-- EXERCISE --
Only one stretch of the records below is wanted: the lines from the one holding "has height=720, width=990." through the one holding "The image size is (1024, 720).". Return it exactly, both ends included.

-- DATA --
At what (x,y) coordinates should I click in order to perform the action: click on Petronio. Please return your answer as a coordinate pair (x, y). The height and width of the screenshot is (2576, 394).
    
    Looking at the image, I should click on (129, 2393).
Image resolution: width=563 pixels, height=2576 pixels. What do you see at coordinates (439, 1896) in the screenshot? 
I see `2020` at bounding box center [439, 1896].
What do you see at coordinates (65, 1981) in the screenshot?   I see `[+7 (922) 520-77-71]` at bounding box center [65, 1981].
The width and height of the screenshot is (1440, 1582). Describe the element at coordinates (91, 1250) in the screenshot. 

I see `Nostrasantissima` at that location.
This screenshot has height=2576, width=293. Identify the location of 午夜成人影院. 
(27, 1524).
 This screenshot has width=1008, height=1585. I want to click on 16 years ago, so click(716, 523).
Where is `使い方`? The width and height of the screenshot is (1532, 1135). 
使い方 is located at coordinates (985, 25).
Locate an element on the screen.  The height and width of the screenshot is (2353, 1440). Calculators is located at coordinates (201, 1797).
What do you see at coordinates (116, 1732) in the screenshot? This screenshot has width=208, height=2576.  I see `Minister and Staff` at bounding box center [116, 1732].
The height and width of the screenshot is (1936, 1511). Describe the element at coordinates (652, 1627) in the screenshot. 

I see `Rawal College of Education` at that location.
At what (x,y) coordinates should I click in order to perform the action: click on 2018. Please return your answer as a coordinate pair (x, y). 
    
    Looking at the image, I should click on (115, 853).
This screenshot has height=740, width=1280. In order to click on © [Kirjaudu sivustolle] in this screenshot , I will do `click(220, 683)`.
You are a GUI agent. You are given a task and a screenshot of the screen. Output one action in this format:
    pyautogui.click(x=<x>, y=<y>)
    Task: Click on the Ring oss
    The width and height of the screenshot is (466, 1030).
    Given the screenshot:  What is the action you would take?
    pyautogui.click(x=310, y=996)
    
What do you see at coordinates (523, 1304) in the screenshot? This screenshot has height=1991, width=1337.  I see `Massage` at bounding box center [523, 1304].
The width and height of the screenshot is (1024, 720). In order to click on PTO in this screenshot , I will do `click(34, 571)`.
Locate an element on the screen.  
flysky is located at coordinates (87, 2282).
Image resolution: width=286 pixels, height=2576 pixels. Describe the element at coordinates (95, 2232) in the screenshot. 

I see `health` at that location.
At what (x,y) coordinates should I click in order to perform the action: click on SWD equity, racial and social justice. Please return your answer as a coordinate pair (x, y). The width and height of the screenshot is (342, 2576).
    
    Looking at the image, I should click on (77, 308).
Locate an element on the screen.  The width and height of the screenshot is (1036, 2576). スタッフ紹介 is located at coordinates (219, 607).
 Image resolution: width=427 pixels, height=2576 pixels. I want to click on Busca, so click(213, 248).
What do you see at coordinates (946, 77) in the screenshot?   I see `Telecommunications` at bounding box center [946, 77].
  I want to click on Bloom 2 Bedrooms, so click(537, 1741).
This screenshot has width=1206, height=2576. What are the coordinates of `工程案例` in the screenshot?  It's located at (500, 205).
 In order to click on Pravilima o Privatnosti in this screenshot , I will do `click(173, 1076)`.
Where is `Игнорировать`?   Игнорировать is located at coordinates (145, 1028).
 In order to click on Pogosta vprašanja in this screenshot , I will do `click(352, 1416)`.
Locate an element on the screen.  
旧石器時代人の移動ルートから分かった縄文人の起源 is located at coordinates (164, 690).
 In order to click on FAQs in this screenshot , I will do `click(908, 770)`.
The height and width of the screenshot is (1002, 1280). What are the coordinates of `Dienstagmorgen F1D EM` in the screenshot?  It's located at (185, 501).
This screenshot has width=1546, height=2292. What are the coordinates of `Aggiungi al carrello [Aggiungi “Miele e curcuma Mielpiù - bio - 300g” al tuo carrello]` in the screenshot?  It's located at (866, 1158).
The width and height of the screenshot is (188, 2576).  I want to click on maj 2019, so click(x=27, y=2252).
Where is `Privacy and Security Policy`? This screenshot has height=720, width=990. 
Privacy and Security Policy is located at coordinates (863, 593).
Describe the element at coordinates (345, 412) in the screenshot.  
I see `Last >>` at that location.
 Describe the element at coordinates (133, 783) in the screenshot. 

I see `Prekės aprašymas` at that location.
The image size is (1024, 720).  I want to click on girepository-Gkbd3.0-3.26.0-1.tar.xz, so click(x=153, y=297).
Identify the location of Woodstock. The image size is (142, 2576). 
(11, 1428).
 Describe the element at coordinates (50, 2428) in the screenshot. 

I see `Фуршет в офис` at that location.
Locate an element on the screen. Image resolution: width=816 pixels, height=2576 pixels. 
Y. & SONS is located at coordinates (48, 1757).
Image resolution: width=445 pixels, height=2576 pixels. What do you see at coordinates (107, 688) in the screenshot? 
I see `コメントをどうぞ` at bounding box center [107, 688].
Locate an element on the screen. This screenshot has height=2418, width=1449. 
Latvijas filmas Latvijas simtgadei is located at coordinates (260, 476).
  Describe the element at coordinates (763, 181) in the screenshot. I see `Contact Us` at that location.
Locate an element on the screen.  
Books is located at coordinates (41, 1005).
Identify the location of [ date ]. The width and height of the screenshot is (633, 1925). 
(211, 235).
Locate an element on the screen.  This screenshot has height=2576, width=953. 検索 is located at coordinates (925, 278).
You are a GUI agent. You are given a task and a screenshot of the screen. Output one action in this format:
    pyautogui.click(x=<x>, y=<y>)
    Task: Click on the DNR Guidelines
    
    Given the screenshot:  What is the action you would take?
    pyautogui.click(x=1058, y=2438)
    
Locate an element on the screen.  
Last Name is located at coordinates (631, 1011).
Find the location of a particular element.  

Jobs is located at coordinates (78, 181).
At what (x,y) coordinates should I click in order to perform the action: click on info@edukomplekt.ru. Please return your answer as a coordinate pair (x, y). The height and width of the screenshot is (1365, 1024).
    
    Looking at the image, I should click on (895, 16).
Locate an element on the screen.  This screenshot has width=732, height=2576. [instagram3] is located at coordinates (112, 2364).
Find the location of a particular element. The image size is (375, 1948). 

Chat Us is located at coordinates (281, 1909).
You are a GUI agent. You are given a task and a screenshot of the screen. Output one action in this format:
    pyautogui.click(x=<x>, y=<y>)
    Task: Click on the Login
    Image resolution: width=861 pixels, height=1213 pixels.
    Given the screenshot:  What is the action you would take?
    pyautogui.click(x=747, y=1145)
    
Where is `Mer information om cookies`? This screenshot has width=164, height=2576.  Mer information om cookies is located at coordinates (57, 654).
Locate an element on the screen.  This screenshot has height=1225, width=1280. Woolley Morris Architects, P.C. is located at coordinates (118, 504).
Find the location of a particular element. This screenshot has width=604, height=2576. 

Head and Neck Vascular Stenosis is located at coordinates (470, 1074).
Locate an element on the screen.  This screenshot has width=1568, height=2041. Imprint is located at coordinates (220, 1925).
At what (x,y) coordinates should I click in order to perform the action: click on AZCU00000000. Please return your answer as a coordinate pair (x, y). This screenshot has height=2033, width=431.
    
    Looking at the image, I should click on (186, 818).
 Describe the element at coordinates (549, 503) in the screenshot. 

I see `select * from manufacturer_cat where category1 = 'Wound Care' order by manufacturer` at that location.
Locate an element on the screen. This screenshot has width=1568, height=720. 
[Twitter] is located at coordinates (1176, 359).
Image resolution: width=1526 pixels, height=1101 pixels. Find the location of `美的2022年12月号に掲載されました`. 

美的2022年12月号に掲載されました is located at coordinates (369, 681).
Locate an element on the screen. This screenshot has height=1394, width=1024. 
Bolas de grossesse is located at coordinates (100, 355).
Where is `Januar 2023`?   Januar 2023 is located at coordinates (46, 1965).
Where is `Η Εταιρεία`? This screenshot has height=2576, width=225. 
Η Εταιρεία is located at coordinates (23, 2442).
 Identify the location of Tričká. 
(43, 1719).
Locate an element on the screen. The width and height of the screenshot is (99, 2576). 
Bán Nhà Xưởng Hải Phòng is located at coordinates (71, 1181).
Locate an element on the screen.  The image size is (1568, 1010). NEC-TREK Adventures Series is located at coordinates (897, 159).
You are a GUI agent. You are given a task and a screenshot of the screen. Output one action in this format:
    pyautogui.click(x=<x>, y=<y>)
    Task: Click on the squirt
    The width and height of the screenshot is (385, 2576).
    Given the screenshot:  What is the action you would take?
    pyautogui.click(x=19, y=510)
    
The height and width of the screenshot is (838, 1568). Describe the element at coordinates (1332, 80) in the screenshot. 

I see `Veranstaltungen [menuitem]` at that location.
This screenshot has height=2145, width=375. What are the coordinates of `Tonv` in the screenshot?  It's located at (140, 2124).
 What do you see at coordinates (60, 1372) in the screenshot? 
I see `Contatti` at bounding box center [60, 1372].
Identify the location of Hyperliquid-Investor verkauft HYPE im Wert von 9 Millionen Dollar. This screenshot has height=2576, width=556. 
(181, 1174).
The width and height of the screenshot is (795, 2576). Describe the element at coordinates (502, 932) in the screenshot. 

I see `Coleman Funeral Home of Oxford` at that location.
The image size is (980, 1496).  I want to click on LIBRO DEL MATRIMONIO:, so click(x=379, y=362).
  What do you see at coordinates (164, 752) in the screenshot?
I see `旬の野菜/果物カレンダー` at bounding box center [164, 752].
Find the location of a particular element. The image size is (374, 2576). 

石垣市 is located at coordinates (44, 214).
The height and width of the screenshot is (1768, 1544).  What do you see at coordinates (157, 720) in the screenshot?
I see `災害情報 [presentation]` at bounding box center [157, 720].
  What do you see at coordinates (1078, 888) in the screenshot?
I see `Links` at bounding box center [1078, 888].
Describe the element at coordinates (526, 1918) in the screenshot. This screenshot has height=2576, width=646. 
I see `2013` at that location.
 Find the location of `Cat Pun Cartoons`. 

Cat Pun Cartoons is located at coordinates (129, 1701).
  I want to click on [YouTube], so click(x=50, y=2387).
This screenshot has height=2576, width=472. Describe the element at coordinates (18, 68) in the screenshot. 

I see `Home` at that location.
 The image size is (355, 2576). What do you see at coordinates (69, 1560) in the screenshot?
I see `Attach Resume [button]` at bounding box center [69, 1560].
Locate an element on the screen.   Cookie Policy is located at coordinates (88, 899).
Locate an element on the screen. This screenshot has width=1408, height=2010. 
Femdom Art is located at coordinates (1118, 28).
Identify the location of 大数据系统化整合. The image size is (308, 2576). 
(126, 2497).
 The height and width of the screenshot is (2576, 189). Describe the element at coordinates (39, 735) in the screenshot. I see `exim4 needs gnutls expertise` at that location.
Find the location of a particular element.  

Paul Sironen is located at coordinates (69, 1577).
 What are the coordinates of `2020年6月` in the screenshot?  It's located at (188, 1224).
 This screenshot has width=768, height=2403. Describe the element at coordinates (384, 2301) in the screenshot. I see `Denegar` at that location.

-- EXERCISE SOLUTION --
Where is `Privacy and Security Policy`? This screenshot has height=720, width=990. 
Privacy and Security Policy is located at coordinates (863, 593).
Describe the element at coordinates (345, 412) in the screenshot.  
I see `Last >>` at that location.
 Describe the element at coordinates (133, 783) in the screenshot. 

I see `Prekės aprašymas` at that location.
The image size is (1024, 720).  I want to click on girepository-Gkbd3.0-3.26.0-1.tar.xz, so click(x=153, y=297).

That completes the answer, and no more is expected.